Forget What You Know About White Tea
White tea is difficult to describe objectively. It is minimally processed, yet can have widely varying outcomes. All white tea goes through an unusually long withering process which gives it that pervasive light sweetness at its core. For a more thorough description, click here, but it’s primarily a long time withering and a short time drying. There are some producers who break rules and incorporate oolong techniques like shaking and rolling their white tea. You could make an argument that that isn’t white tea, but to quote the great Kris Kristofferson, “If it sounds like country music, man, that’s what it is...”
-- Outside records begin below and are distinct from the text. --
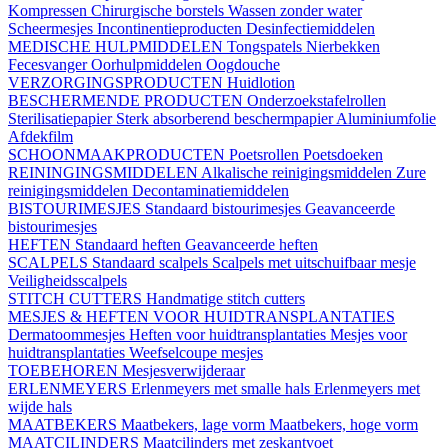
Kompressen
Chirurgische borstels
Wassen zonder water
Scheermesjes
Incontinentieproducten
Desinfectiemiddelen
MEDISCHE HULPMIDDELEN
Tongspatels
Nierbekken
Fecesvanger
Oorhulpmiddelen
Oogdouche
VERZORGINGSPRODUCTEN
Huidlotion
BESCHERMENDE PRODUCTEN
Onderzoekstafelrollen
Sterilisatiepapier
Sterk absorberend beschermpapier
Aluminiumfolie
Afdekfilm
SCHOONMAAKPRODUCTEN
Poetsrollen
Poetsdoeken
REININGINGSMIDDELEN
Alkalische reinigingsmiddelen
Zure
reinigingsmiddelen
Decontaminatiemiddelen
BISTOURIMESJES
Standaard bistourimesjes
Geavanceerde
bistourimesjes
HEFTEN
Standaard heften
Geavanceerde heften
SCALPELS
Standaard scalpels
Scalpels met uitschuifbaar mesje
Veiligheidsscalpels
STITCH CUTTERS
Handmatige stitch cutters
MESJES & HEFTEN VOOR HUIDTRANSPLANTATIES
Dermatoommesjes
Heften voor huidtransplantaties
Mesjes voor
huidtransplantaties
Weefselcoupe mesjes
TOEBEHOREN
Mesjesverwijderaar
ERLENMEYERS
Erlenmeyers met smalle hals
Erlenmeyers met
wijde hals
MAATBEKERS
Maatbekers, lage vorm
Maatbekers, hoge vorm
MAATCILINDERS
Maatcilinders met zeskantvoet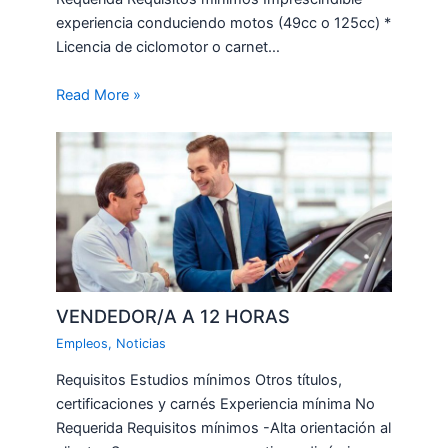
experiencia conduciendo motos (49cc o 125cc) *
Licencia de ciclomotor o carnet…
Read More »
VENDEDOR/A A 12 HORAS
Empleos
,
Noticias
Requisitos Estudios mínimos Otros títulos,
certificaciones y carnés Experiencia mínima No
Requerida Requisitos mínimos -Alta orientación al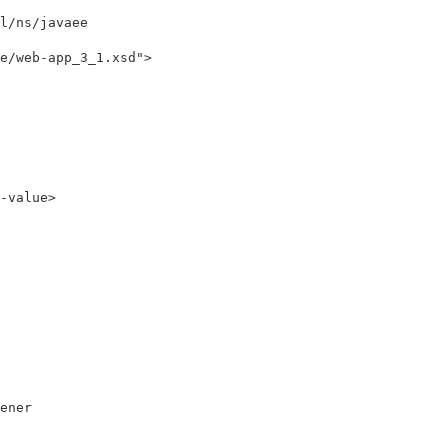
/ns/javaee 

/web-app_3_1.xsd">

value>

ner
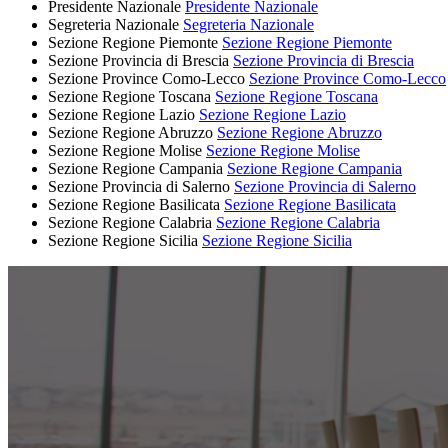
Presidente Nazionale
Presidente Nazionale
Segreteria Nazionale
Segreteria Nazionale
Sezione Regione Piemonte
Sezione Regione Piemonte
Sezione Provincia di Brescia
Sezione Provincia di Brescia
Sezione Province Como-Lecco
Sezione Province Como-Lecco
Sezione Regione Toscana
Sezione Regione Toscana
Sezione Regione Lazio
Sezione Regione Lazio
Sezione Regione Abruzzo
Sezione Regione Abruzzo
Sezione Regione Molise
Sezione Regione Molise
Sezione Regione Campania
Sezione Regione Campania
Sezione Provincia di Salerno
Sezione Provincia di Salerno
Sezione Regione Basilicata
Sezione Regione Basilicata
Sezione Regione Calabria
Sezione Regione Calabria
Sezione Regione Sicilia
Sezione Regione Sicilia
Not Your Grandfather’s Tea
White tea is still little understood or consumed in America, but its popularity is growing in China. Young people there often view white tea as healthy and hip – not the tea their grandfather’s drink. Traditionally, making white tea is a “hands-off” process. This means the leaves will retain more of their natural shape, making it bulky and voluminous when compared with other tea. But white tea is now commonly pressed into cakes (similar to puer), which makes it convenient for storing, aging, and the compressed leaf is much easier to handle in western steeping gear (and cool looking). Whether loose leaf or pressed, one isn’t necessarily better than the other, it depends on what kind of tea it is, and more importantly, what you’re looking for.
White Tea is Not Delicate
Though others may say otherwise, steep white tea however you see fit. You can boil it, steep it too long, and swear at it. Well-made white tea will still have a light sweetness and usually lack astringency. If you want to turn the temperature down, go for it. If you want to crank everything up to “11”, try it out. If you want more specific recommendations, we’re happy to help. It’s worth stating the obvious that white tea is often not white in appearance. The process typically turns the leaves into a varying mix of silver/gray and greens. But since there is no kill-green step, sometimes incidental oxidation/fermentation can occur, which will turn the leaves darker through that long withering process. The more the leaf is handled during withering, the more oxidation is likely to happen. The aging process will darken the leaves as well. At five years white tea can go through quite a bit of transformation, which is much quicker than most puer.